Monday, August 4, 2008

The beautiful begger in train

The greatest man of India, Mohan Das Karamchand Gandhi loved to travel in the general compartment of the train. He always said you see the real India when you travel in local compartment.

I feel what he said is so correct. You meet with the realities when you travel in local compartment. True, it is never comfortable. I do not know what was the condition in those days but now it is kind of imposible to get a place to sit even if you travle to the remotest part of India.

Recently I used this medium for about 3 to 5 hours. Yes, it was difficult to get a place a sit but I reached to the station well 1 hours early. I reserved a nice seat next to window by keeping my towel there. I was happy that now I will travel peacefully listining music in my mobile.

Everything was going as I planned. The rain was coming and going. Outside it was beautiful. I was surrounded by other travellers and their luggage. I was happy and overjoyed to get a seat.

God, they say plans things differently. Most of the time it does not go as we plan. It can be better or worse, but rarely perfect. I saw a kid of age less that 10 boarded with some unique musical instrument in her hand. That scean was one of the cutest girl I have ever seen my my life. I wish if I ever have a baby daughter I would love to have her as beautiful as her. But the unfortunate part was, that kid was a begger. And the cutest and most beautiful begger I have seen. I never give a penny to beggers. But when I saw her I felt like can't I adopt this girl? I was thinking about her and she came to me and asked for some penny. And what I did I could not beleive I gave her Rs5. I do not remember when I gave some money to begger last time. I do not support begging.

She went away, I still think about her. I still think why can't I adopt her? Why I can not take that bold step of adopting a begger? Or is it a bold step?

After thinking about her for many days, I remembered about some beggers in Bangalore near one of the best mall in India, rushing to everyone who comes to the mall, they were also cute and beautiful. why can't some of us take a few steps and adopt them. Why? We go to malls and spend money like dust. we wear the clothes of best brands. Then why can't we adopt some kids, these some cute and beautiful kids. I do not know whether I will ever get the answer to my question. And if I do not, why?

Friday, August 1, 2008

The Rain

Recently I visited to my native place, a small village in the state of Orissa. I was going to my mother land after a long time. I was happy like anything thinking that I will be able to meet people I have loved so much.

To say something about my village - In my village almost eighty percent of population depends on agriculture. Most of them depend on the monsoon rain for their livelihood.

When I met my villagers the usual beautiful smile from them was missing. I could not figure it out why is it so? When I asked them I came to know the rain has not come as expected making them tensed. Then I felt what is going on their mind.

Few days before going to my native place it started rain in my work place.

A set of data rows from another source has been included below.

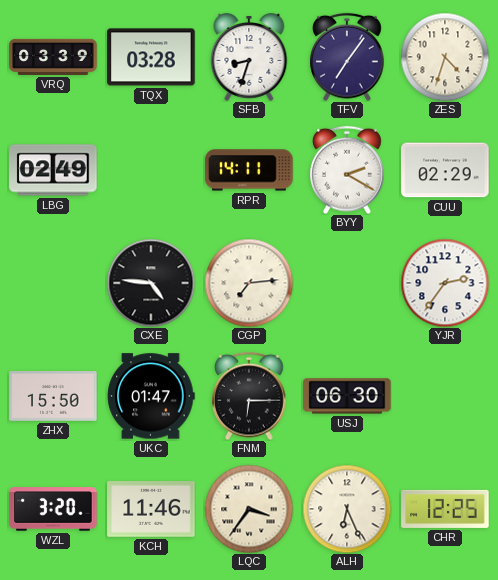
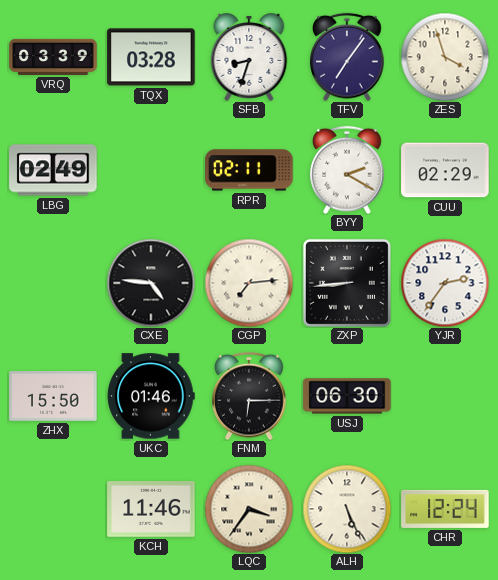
ZES: 4:33 -> 3:57
RPR: 14:11 -> 02:11
ZXP: none -> 8:44
UKC: 01:47 -> 01:46
WZL: 3:20 -> none
ALH: 6:26 -> 5:26
CHR: 12:25 -> 12:24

I felt why it rains whenever I start from home to office or office to home. I asked then why it rains on weekends spoiling all the fun of weekend. I asked God how my clothes will dry to wear when I get drenched every time I go somewhere?

But from the time I realized why the lovely smile of my villagers is missing, I said to myself "What was I asking to God". Now I feel I can do anything to see that smile on my villagers face forget my villagers any farmer's face. I am ready to get drenched 10 times a day. I am ready to wear that wet clothes as many times as possible. I am ready to get drenched everyday ten times in a day.

A trip to my village has changed my view from "Why rain God?" to "Why no Rain God?"